[Start of section]
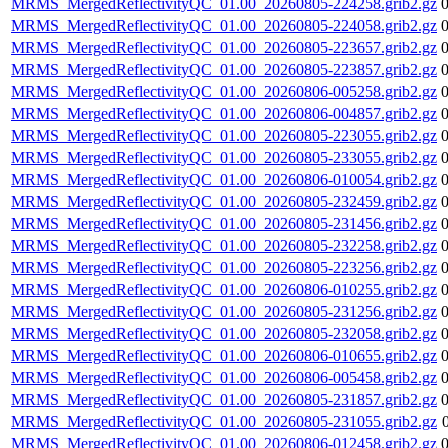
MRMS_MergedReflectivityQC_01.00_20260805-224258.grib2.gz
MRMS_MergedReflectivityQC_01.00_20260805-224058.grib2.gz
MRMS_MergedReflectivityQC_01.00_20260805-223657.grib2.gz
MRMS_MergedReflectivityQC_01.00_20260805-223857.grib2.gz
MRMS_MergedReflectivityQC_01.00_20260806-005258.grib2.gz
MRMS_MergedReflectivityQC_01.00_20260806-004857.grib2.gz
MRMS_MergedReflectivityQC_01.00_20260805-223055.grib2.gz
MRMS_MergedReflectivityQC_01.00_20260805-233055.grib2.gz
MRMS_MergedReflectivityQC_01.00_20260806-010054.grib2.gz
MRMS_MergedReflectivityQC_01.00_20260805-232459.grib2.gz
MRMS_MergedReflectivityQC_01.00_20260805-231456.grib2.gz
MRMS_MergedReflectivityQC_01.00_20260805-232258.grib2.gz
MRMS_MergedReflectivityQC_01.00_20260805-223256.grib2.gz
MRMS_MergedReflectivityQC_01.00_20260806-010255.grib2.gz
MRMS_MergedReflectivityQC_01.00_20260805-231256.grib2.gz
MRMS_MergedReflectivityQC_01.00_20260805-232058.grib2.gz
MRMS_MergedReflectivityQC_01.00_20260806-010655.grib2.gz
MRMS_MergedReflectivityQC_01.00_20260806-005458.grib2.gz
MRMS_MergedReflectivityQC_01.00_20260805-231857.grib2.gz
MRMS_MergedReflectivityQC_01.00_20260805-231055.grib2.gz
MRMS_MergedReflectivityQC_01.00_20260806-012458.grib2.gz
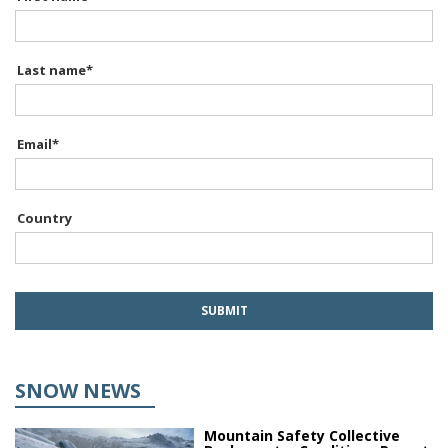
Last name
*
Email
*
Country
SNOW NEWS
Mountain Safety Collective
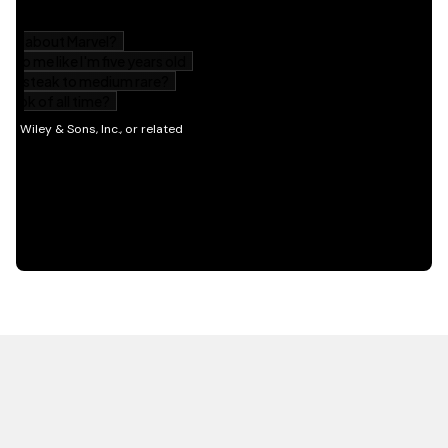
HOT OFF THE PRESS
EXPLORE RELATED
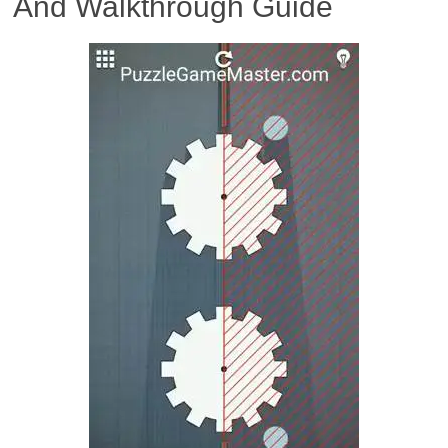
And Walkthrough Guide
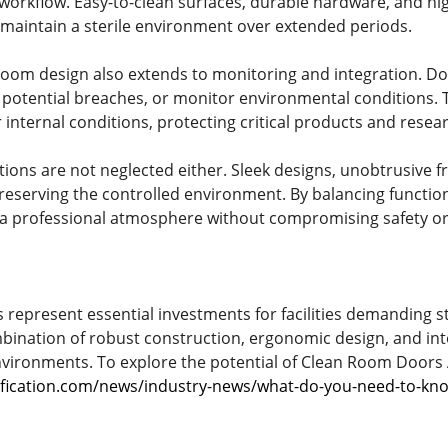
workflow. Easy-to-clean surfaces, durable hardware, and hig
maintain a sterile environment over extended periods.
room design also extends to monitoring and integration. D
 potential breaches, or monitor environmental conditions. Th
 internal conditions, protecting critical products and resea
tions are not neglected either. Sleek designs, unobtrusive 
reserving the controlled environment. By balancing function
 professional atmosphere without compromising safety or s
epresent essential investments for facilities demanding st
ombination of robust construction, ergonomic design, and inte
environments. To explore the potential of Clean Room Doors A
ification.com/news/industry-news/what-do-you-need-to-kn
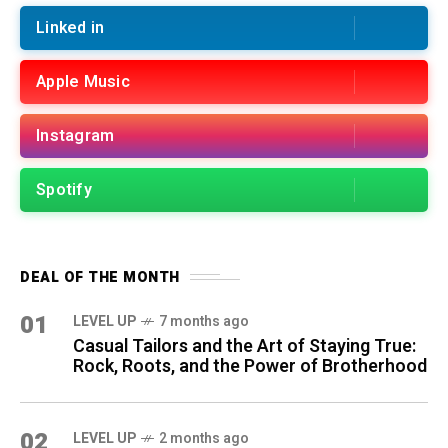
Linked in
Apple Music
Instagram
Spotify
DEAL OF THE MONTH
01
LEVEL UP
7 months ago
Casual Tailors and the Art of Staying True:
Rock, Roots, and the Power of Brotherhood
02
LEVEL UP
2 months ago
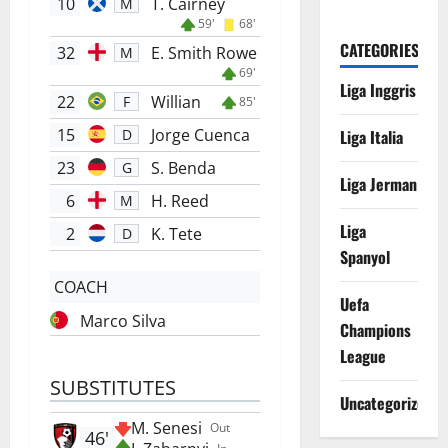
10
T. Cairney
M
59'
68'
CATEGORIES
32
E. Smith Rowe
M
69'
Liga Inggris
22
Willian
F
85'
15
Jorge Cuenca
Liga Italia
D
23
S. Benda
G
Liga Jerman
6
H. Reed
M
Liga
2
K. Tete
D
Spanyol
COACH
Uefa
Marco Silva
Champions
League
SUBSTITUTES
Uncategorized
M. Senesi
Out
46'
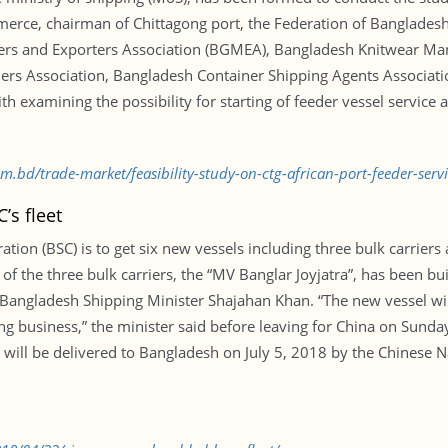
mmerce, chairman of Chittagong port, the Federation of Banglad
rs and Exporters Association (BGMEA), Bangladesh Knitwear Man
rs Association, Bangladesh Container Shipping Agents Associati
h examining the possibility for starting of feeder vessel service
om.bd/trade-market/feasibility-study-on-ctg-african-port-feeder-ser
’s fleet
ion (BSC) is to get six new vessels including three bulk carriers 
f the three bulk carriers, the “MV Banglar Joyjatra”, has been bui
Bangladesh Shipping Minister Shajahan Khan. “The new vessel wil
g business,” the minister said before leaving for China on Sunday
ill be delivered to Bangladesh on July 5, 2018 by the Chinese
[End of section]
[Start of section]
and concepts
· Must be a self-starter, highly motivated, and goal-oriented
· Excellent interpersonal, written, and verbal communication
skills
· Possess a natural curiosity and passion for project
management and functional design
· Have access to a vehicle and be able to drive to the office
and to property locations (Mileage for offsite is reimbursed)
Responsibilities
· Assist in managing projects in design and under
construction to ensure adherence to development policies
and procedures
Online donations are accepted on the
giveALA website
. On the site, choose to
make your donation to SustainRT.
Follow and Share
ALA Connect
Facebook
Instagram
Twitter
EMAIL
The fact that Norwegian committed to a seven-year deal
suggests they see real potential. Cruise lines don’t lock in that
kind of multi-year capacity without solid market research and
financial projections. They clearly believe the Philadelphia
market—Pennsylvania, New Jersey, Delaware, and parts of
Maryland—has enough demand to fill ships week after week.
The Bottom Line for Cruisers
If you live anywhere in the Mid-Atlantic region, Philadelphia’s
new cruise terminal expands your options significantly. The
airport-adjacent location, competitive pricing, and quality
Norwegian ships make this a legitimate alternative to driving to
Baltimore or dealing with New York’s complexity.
[End of section]
**Try it**
Write out the lines above from the one with "E. Smith Rowe" through the one with "rs and Exporters", ends included, exactly; no picture goes in.

**Reply**
E. Smith Rowe
M
69'
Liga Inggris
22
Willian
F
85'
15
Jorge Cuenca
Liga Italia
D
23
S. Benda
G
Liga Jerman
6
H. Reed
M
Liga
2
K. Tete
D
Spanyol
COACH
Uefa
Marco Silva
Champions
League
SUBSTITUTES
Uncategorized
M. Senesi
Out
46'
mmerce, chairman of Chittagong port, the Federation of Banglad
rs and Exporters Association (BGMEA), Bangladesh Knitwear Man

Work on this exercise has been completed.